For the records below, tally the lines that include the word "Gold" and report the number alone.

[Items listed in a dataset]
-*-

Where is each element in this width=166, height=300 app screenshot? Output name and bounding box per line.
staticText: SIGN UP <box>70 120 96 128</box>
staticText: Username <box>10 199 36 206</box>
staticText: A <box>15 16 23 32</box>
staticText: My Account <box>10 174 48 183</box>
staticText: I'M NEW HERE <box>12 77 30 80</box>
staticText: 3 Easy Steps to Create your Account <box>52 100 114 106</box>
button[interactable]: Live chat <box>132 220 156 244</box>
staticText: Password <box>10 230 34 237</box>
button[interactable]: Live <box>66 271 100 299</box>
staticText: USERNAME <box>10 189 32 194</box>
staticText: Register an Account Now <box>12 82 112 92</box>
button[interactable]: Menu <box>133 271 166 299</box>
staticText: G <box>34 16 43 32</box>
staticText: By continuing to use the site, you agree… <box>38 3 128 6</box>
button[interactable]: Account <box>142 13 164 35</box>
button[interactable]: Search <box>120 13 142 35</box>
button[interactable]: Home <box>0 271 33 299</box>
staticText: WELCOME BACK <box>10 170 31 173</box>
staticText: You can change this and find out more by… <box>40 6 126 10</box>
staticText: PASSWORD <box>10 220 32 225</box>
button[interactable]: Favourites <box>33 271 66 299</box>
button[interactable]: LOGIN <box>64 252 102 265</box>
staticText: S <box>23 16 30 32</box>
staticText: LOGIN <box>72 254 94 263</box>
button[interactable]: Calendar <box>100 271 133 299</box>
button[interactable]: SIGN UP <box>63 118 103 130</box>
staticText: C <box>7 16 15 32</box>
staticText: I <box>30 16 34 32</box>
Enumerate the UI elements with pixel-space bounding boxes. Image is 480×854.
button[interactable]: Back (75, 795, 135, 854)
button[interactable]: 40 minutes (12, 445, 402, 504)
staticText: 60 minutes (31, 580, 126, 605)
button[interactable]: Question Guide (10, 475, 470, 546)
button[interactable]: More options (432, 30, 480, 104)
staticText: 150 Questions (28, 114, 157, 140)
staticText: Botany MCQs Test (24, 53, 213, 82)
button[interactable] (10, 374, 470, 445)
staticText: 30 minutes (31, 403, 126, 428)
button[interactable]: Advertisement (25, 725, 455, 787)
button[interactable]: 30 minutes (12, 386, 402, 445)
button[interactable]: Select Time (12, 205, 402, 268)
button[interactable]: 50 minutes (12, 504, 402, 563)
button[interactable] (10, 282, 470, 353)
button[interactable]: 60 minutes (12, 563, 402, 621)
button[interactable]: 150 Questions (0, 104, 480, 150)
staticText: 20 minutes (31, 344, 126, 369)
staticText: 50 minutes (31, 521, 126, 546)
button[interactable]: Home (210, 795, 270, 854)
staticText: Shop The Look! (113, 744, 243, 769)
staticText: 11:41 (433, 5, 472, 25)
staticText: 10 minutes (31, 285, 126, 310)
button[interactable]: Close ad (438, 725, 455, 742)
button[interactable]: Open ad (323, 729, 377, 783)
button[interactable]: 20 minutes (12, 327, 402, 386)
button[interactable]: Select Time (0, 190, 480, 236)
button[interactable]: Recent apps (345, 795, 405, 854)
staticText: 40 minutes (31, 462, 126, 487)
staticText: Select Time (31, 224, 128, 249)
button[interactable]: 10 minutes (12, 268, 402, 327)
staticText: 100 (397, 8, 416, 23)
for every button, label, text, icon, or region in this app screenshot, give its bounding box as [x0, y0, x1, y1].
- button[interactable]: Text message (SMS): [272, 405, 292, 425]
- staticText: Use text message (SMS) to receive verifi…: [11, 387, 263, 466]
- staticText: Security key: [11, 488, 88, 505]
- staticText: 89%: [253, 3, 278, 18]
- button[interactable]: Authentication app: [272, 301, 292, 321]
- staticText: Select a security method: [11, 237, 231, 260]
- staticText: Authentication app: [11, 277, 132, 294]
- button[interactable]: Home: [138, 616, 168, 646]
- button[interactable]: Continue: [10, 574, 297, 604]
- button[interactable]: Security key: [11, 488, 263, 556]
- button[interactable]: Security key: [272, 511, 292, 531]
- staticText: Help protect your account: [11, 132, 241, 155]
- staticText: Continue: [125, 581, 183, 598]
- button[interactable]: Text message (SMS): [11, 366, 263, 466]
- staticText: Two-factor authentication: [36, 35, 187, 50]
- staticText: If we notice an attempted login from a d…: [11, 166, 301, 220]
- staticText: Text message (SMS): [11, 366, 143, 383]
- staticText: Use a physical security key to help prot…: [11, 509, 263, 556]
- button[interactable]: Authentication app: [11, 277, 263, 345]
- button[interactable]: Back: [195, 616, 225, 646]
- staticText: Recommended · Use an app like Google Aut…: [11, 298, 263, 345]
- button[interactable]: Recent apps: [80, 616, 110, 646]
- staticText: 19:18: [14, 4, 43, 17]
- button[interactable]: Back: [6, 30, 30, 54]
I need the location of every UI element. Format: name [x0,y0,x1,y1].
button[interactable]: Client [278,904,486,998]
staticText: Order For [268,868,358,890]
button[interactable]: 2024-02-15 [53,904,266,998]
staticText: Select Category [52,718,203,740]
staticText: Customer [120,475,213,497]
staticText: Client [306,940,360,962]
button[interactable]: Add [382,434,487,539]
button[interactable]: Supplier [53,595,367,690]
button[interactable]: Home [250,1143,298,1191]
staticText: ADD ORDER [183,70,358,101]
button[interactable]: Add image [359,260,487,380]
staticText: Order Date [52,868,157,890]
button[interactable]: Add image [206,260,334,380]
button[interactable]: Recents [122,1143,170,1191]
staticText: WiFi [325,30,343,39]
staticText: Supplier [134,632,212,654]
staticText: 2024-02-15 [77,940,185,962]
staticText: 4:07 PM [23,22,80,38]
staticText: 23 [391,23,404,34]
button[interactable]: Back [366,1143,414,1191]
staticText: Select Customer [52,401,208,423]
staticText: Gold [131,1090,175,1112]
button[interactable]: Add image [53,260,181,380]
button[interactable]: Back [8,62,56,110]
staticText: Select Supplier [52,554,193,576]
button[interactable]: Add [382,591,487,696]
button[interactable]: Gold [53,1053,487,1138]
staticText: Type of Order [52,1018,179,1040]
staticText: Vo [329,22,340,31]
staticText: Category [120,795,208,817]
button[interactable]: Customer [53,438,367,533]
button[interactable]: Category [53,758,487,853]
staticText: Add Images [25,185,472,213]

-*-

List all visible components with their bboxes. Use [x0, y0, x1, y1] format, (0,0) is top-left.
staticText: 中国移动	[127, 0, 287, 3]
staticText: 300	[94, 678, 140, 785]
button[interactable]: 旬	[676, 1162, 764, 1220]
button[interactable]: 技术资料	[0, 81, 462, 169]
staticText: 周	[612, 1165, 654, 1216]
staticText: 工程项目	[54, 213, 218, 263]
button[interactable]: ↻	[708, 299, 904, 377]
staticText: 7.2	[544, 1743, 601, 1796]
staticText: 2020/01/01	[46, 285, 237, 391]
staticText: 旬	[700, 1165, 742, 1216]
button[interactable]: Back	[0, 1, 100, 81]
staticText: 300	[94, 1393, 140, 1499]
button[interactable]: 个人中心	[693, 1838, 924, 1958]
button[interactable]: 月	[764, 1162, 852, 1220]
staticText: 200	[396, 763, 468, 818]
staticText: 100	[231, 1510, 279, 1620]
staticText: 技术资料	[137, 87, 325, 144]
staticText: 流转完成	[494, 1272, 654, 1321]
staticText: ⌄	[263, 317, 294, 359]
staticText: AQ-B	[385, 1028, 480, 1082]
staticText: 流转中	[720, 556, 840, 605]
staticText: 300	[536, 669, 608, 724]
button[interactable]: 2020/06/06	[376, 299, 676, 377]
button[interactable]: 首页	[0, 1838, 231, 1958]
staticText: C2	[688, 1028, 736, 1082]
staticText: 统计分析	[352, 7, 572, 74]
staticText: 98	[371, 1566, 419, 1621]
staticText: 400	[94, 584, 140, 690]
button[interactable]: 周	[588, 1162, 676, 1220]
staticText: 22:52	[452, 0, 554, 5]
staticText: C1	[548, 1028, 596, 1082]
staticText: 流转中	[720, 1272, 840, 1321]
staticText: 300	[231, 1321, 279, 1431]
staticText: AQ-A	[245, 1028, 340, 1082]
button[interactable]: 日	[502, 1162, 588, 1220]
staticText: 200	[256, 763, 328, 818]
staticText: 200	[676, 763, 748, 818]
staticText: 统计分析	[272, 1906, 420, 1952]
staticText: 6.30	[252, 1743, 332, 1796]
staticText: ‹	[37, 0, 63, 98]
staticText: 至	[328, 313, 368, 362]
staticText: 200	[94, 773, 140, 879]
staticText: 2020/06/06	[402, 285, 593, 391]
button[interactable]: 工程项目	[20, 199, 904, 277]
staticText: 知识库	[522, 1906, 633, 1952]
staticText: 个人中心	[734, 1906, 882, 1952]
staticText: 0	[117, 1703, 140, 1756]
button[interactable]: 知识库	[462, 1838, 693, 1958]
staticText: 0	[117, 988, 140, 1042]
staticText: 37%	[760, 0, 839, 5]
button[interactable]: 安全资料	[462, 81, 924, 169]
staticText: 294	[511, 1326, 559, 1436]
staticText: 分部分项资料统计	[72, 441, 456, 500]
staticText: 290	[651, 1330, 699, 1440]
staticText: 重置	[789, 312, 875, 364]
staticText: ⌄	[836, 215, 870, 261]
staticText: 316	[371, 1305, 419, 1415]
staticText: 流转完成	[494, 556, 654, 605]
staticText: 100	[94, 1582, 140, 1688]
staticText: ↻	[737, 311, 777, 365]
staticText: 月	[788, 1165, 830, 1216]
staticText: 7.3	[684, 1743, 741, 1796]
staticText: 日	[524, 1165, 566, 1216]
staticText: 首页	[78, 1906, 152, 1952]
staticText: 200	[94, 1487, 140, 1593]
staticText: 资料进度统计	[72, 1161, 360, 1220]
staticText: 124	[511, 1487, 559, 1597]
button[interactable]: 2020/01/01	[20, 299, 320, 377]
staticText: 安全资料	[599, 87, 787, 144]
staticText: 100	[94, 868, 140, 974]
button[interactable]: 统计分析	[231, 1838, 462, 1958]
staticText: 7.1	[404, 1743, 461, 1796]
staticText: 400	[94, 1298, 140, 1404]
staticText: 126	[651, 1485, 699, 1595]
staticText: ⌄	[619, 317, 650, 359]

-*-

● **Answer below**: 2